Burada, Shienar yakınındaki savaş meydanı gök gürültüleriyle sarsılıyordu. Havada ekşi bir yanık et ve yanık kıl kokusu vardı. Dehşetlordları, insanları öldürdükleri sürece, saldırılarından Trollocların da nasibini almasına aldırış etmiyordu.

“Emin misin?” diye sordu Lan, atının sırtından.

“Elbette Dai Shan,” dedi adam. Örgüleri uzundu ve Lan’in bilmediği bir sebepten çanları kırmızıya boyanmıştı. Arafel Evleri ve Son Savaş’ın yaklaşmasıyla ilgili bir şey. “Yalan söylüyorsam yüz kırbaç yiyeyim ve güneşte bırakılayım. Emir beni de şaşırttı, çünkü adamlarımın kanatları koruduğunu sanıyordum. Ama haberci doğru parolaları söyledi ve kumanda çadırına yolladığım adamlar da geri döndüğünde emri doğruladı.”

“Teşekkür ederim Yüzbaşı,” dedi Lan, adamlarının yanına dönmesini işaret ederek.

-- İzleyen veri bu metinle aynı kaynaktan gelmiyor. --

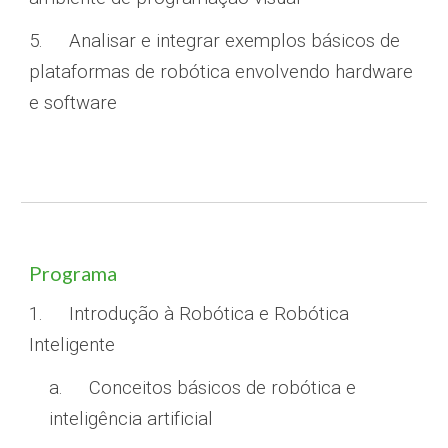
5.
Analisar e integrar exemplos básicos de
plataformas de robótica envolvendo hardware
e software
Programa
1.
Introdução à Robótica e Robótica
Inteligente
a.
Conceitos básicos de robótica e
inteligência artificial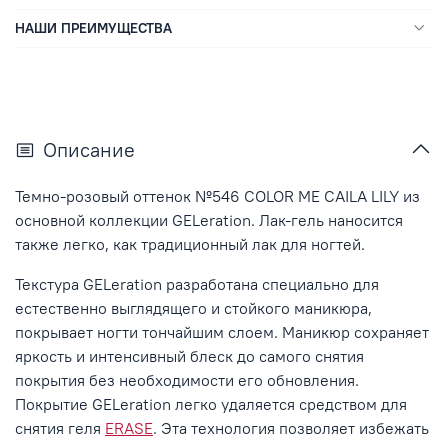
НАШИ ПРЕИМУЩЕСТВА
Описание
Темно-розовый оттенок №546 COLOR ME CAILA LILY
из
основной коллекции GELeration. Лак-гель наносится
также легко, как традиционный лак для ногтей.
Текстура GELeration разработана специально для
естественно выглядящего и стойкого маникюра,
покрывает ногти тончайшим слоем. Маникюр сохраняет
яркость и интенсивный блеск до самого снятия
покрытия без необходимости его обновления.
Покрытие GELeration легко удаляется средством для
снятия геля
ERASE
. Эта технология позволяет избежать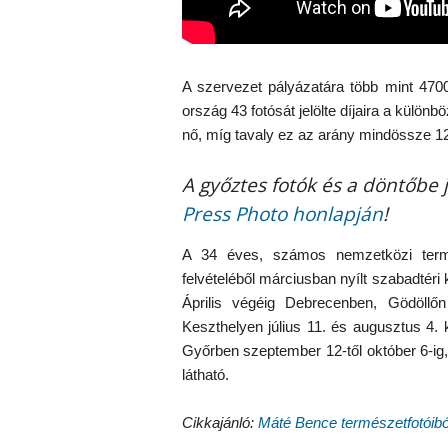
A szervezet pályázatára több mint 4700
ország 43 fotósát jelölte díjaira a külön
nő, míg tavaly ez az arány mindössze 12
A győztes fotók és a döntőbe
Press Photo honlapján
!
A 34 éves, számos nemzetközi termé
felvételéből márciusban nyílt szabadtéri 
Április végéig Debrecenben, Gödöllőn 
Keszthelyen július 11. és augusztus 4.
Győrben szeptember 12-től október 6-ig,
látható.
Cikkajánló:
Máté Bence természetfotóiból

Andere ile Prens Kaisel’e baktı. İkisi şaşkın ifadelerle yakında oturuyorlardı. Bundan önce de Lan’in Kandorlu birliğin önderini sorgulamasını dinlemişlerdi ve o adam da benzer bir iddiada bulunmuştu.

İkisini de Lord Agelmar göndermişti. İki yedek güç ayrı ayrı gönderilmişti ve ikisi de diğerinin de aynı yere gittiğini bilmiyordu. Lan’in sağ tarafındaki ırmaktan serin bir rüzgar esti. Lan döndü ve atını arka saflara doğru sürdü. Toprağın sıcaklığı o serinliği çabucak boğdu. Yukarıdaki bulutlar o kadar yakın görünüyordu ki, uzanıp dokunabileceğinizi zannediyordunuz.

“Lan?” diye sordu Andere, o ve Kaisel atlarını Mandarb’ın yanına yaklaştırırken. “Bu da nedir?”

“Hatlarımızdaki aynı deliği tıkamak için çok fazla adam gönderdi,” dedi Lan usulca.

“Kolay bir hata,” dedi Prens Kaisel. “Dehşetlordları savaşa katıldığından beri, Trollocların hattımızı aşacağı endişesi hakiki bir endişe. General bir yerine iki birlik yollamış. İşi sağlama almak en iyisi. Muhtemelen bilerek yapmıştır.”

Hayır. Bu bir hataydı. Küçük bir hata, ama yine de hata. Doğru hamle, askerleri geri çekmek ve savaş hattını sağlamlaştırmak olurdu. Sonra tek bir süvari birliği yaklaşıp, hatları aşan Trollocların önünü kesebilirdi. İki dalga eşgüdümlü çalışırdı, ama birliklerin kumandanlarına haber verilmezse, birbirlerinin ayaklarına dolanabilirlerdi – ve olan da tam olarak buydu.

Lan başını iki yana salladı ve savaş meydanını taradı. Kraliçe Ethenielle’in birliği çok uzakta değildi. Doğrudan o tarafa yöneldi. Kraliçe şeref muhafızlarıyla birlikte bekliyordu. Lord Baldhere de yanındaydı ve Kraliçe savaşa katılmamayı seçmiş olsa da, Kirukan’ın Kılıcı’nı kabzası ona bakacak şekilde tutuyordu. Lan onun bu konuda Tenobia gibi mi davranacağını merak etti, ama merak etmese de olurdu. Ethenielle sağduyulu bir kadındı. Daha da önemlisi, çevresini sağduyulu danışmanlarla doldurmuştu.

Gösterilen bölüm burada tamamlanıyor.